3. Compare costs at nearby gas stations
There are apps, like GasBuddy, that can help you compare rates at nearby gas stations so you can find the best price. Even if you're familiar with most of the gas stations in your area, this is still worth a try because rates can change at any time. Checking an app is a much faster and more cost-effective way to identify the current lowest rate than driving all over town to check.
Some of these apps also include their own rewards programs, which can help you save on fuel over time. This is worth looking into if you do a lot of driving and find yourself filling up more than once per week.
4. Look into gas station rewards programs
Some gas stations offer their own rewards to encourage customer loyalty. This could also save you money over time, as long as you're not opposed to sticking to the same gas station brand. Possible perks include discounts at the pump and free food and merchandise.
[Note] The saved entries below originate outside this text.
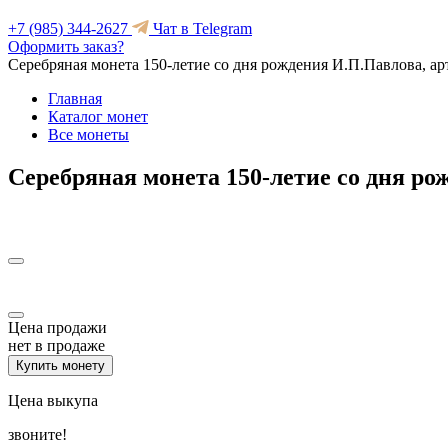
+7 (985) 344-2627
Чат в Telegram
Оформить заказ?
Серебряная монета 150-летие со дня рождения И.П.Павлова, ар
Главная
Каталог монет
Все монеты
Серебряная монета 150-летие со дня ро
Цена продажи
нет в продаже
Купить монету
Цена выкупа
звоните!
Rewards program members may also receive exclusive discounts.
You could enroll in a few different rewards programs if you'd like, but this might make it more difficult to accumulate a significant amount of rewards with a single company.
5. Use your credit card rewards
If you have a gas credit card, you can use this to pay for fuel and earn a percentage of your spending back. Or if you have a cash back credit card, consider redeeming your rewards for a gas station gift card. This may not help you save on gas routinely, but it can take care of filling your tank once in a while.
Hopefully, fuel prices won't stay this high for too long, but in the meantime, thinking outside the box and trying some of the tips above can help you keep your gas bills a little more manageable. See if you can brainstorm any more ideas of your own to help you save during these challenging times.